河野大臣が、はんこを無くしたいという発言と共に、おまけ(言い訳)のように足された言葉の中に、「はんこ文化」という言葉がありました。
「行政の手続きにハンコはやめようと言ってるのであって、ハンコ文化は好きです」
このはんこ文化って、一体何なんでしょうか?
河野大臣は、ツイッターに愛読書と思われる文庫本の表紙にハンコを押した写真もアップ。

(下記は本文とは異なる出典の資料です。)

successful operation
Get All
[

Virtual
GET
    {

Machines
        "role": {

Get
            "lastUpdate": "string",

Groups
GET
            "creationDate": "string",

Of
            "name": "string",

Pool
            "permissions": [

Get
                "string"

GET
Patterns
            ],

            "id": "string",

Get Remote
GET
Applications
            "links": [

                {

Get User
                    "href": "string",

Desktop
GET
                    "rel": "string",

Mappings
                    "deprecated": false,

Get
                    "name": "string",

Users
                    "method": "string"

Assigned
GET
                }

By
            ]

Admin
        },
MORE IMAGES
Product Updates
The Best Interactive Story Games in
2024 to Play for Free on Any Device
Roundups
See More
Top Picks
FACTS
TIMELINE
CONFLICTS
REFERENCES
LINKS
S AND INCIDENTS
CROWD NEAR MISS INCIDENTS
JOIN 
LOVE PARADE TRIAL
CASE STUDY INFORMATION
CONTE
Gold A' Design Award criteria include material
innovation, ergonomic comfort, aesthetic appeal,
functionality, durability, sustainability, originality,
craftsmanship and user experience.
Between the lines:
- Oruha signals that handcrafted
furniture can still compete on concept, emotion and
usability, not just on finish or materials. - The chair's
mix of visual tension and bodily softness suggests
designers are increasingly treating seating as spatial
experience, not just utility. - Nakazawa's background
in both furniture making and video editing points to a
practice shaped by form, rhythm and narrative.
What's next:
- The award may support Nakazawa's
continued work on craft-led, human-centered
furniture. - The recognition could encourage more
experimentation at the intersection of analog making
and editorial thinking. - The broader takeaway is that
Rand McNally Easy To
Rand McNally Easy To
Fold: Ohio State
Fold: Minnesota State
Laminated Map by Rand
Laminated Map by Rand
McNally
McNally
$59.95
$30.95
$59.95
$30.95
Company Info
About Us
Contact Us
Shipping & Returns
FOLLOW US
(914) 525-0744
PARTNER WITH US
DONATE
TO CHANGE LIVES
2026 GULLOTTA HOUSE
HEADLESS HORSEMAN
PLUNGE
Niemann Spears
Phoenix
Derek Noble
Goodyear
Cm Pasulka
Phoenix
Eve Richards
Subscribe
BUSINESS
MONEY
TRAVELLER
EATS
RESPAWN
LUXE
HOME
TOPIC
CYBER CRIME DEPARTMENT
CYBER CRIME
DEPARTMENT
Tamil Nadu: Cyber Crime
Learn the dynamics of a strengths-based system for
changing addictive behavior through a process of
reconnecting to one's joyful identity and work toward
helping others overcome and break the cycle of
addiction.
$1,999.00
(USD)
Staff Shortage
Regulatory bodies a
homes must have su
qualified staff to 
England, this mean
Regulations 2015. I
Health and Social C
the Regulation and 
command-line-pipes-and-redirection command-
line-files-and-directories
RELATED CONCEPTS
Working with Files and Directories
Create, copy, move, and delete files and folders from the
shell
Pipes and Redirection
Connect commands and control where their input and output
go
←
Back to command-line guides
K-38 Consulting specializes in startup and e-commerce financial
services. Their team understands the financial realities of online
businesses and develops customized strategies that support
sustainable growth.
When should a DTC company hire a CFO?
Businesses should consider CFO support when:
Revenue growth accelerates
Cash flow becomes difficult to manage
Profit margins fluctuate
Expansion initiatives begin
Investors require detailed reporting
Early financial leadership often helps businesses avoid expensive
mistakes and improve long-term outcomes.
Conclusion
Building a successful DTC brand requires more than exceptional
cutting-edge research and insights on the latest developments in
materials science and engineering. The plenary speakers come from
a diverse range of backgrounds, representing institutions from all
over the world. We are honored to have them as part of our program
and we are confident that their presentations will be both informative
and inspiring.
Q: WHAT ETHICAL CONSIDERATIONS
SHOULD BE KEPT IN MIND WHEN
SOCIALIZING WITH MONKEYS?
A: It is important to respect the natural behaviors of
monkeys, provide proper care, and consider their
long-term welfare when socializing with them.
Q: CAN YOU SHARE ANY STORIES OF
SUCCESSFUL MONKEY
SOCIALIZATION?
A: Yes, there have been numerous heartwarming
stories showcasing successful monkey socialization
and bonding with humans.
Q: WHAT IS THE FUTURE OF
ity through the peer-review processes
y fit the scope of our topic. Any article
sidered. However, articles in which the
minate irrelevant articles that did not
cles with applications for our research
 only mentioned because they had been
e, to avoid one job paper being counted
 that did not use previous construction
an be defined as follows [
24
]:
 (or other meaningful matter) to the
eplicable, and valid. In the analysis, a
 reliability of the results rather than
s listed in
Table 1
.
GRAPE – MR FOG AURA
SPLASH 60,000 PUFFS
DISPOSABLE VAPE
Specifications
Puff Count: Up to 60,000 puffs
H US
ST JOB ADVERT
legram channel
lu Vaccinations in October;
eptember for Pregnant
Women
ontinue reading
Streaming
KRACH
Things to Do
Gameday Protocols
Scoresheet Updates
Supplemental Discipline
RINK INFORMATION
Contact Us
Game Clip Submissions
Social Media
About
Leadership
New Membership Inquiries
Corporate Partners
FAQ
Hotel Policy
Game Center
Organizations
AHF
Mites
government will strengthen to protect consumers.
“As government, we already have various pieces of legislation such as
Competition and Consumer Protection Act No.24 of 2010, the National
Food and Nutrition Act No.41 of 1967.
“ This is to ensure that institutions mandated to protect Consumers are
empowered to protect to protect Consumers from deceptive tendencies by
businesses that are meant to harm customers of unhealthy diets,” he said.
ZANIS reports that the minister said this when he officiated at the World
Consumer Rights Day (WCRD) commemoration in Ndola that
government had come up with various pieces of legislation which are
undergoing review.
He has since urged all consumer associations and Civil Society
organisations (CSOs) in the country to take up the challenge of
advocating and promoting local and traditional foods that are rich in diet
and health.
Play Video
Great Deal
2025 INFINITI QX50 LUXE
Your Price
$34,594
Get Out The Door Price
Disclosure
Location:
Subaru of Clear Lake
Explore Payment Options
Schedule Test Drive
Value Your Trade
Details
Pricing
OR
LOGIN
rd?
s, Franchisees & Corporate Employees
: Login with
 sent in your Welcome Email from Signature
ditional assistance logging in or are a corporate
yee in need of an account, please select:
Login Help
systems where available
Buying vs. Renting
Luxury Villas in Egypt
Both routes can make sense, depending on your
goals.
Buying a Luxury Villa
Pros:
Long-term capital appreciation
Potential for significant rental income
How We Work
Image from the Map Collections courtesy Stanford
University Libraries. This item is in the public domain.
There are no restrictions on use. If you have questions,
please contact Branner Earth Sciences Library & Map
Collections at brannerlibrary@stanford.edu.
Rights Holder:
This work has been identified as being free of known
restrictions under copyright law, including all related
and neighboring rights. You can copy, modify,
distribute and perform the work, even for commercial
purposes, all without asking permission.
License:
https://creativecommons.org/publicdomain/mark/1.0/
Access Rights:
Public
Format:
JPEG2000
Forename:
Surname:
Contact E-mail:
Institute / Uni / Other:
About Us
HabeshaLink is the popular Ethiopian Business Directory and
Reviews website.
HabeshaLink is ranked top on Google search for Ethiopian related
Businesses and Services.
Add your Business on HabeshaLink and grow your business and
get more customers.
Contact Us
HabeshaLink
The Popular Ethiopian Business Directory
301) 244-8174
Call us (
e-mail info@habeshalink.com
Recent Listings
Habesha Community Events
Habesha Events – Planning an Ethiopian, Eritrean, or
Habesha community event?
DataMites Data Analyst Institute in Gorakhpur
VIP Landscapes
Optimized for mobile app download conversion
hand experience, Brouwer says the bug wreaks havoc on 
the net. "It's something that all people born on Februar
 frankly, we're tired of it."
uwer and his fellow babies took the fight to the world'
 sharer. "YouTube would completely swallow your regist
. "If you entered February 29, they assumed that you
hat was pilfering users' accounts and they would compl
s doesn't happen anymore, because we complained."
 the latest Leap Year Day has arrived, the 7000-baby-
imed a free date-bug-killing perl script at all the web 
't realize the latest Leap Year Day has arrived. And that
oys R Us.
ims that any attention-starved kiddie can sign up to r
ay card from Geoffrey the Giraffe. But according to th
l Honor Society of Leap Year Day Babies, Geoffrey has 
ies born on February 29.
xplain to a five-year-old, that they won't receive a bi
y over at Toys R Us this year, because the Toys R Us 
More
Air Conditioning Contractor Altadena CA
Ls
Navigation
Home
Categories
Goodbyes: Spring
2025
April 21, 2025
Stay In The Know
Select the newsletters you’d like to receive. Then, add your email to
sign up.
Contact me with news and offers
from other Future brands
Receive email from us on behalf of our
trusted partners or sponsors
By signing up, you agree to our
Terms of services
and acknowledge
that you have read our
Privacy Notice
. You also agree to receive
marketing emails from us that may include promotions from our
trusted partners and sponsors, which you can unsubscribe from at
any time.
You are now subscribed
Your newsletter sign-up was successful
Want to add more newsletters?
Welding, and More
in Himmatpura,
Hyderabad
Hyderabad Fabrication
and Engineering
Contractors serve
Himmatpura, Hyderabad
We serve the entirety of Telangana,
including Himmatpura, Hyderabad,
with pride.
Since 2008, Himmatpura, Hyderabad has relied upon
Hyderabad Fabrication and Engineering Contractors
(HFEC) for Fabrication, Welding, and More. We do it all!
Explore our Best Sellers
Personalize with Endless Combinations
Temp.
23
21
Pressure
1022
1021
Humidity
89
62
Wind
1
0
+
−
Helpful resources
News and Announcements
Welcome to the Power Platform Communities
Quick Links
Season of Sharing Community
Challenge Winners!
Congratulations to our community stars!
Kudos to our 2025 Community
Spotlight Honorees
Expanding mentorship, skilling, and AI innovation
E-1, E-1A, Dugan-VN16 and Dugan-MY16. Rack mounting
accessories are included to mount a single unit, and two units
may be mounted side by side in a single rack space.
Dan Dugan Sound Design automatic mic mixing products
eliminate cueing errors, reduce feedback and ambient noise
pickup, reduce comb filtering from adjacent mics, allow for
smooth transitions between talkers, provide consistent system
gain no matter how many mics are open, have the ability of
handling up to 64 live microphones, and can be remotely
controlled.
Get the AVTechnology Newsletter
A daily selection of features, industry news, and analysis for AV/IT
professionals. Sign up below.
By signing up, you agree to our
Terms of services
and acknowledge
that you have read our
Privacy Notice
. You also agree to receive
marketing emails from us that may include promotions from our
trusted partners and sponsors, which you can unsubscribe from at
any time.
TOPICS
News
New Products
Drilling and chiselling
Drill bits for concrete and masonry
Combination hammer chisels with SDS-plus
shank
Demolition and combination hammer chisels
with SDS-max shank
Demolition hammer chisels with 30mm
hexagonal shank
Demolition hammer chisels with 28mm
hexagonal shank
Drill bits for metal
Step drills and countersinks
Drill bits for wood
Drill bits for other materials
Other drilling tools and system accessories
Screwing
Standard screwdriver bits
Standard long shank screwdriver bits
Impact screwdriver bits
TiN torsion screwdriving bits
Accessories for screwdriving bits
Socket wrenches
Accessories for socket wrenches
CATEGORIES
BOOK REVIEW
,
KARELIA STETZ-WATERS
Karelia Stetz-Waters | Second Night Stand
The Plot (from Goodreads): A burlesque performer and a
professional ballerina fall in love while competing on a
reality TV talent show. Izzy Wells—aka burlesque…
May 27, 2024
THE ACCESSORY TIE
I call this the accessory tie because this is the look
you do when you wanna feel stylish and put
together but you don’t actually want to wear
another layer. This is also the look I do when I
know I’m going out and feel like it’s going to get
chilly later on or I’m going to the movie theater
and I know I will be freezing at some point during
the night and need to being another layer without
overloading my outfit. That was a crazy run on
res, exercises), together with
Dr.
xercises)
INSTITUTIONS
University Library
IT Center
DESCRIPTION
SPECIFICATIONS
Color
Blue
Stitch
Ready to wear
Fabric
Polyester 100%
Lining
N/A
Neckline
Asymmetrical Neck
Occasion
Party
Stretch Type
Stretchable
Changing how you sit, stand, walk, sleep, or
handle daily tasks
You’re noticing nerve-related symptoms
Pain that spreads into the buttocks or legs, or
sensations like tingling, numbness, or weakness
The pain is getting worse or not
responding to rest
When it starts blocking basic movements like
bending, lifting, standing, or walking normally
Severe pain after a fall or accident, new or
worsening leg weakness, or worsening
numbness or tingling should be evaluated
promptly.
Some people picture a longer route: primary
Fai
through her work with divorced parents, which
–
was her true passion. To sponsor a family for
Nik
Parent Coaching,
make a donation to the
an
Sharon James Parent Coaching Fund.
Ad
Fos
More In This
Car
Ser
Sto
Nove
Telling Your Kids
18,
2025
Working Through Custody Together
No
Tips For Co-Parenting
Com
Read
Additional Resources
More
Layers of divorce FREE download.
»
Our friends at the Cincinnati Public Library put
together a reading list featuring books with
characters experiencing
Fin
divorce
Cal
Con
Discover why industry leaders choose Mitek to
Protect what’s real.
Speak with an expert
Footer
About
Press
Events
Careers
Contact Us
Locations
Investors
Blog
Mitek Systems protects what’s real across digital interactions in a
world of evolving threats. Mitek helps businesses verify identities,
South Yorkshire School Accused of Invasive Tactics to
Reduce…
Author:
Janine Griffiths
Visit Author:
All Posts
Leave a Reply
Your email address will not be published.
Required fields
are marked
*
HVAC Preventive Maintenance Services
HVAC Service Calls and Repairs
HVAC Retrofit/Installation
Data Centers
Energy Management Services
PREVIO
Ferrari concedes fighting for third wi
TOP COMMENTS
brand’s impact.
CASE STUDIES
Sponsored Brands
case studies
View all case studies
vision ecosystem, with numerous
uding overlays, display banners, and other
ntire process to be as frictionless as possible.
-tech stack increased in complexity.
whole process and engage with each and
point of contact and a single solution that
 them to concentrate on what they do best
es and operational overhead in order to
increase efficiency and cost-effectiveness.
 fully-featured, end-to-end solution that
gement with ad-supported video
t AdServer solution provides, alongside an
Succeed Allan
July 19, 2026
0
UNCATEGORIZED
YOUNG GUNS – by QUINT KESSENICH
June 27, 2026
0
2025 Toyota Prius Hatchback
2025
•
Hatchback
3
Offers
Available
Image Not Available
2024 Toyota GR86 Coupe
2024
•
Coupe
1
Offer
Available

更に「封蝋とかも」とつぶやき、封蝋写真もアップしていた。
蔵書印や封蝋という趣味のはんこが、はんこ文化なのでしょうか?
認印、銀行印、実印、法人印と呼ばれる実用印章は文化外の物なのでしょうか?
それは、無くしてハイカルチャーな蔵書印や封蝋は残すべきなのでしょうか?
河野大臣ばかりを責めましたが、業界内でも実用印の在り方が職人的な製作方法と古い慣習的な印影が今の時代から遊離していて、もっと斬新な印影であるキャラクターや文様を文字とコラボしたものを流行らすべきであるという論調があります。
そうした論調のはんこは、パソコン機能を用いてデザイン?できるもので、熟練した職人技術はいらない、誰にでも作製できるハンコのようなもの?であります。
そういったはんこ?が市場で乱売?されているので、それが文化であるという錯覚さえ起こしかねない状態です。
蔵書印も捺せればよいとかキャラクターを入れたものとしてのサブカルチャー嗜好のものとなれば、そう誰にでも作製出来て、熟練の技術者の腕はいりません。
ところが、きちんとした蔵書印を文化として残すならば、実用印章そのものを残す努力をしないと、蔵書印は文化として残りません。
きちんとした蔵書印は、パソコンやAIがデザインするのではなく、職人が今まで培ってきた技術を用いて作製するのですから・・・。
職人がいなくなれば、パソコンフォントで作られた電子蔵書印をプリントアウトして使用するのでしょうか?
文化とは、「耕す」とか「修養」という意味を持っています。
民を耕す政治により印章を無くす努力をされることが文化に繋がるとは、私は到底思えません。
今回は印章が攻撃されていますが、これは日本の文化や伝統工芸に向けた攻撃だと私は理解しています。
もっと、考えなければならないし、それでも生き残るためにはドンドン萎縮している印章業界は、大量消費、大量生産の在り方を改め、「製作者」と「使用者」の関係を再分析し再構築することが求められていると思います。
新聞の書評にありました書籍「椅子クラフトはなぜ生き残るのか」を購入しました。
読後感は、またの機会にお話します。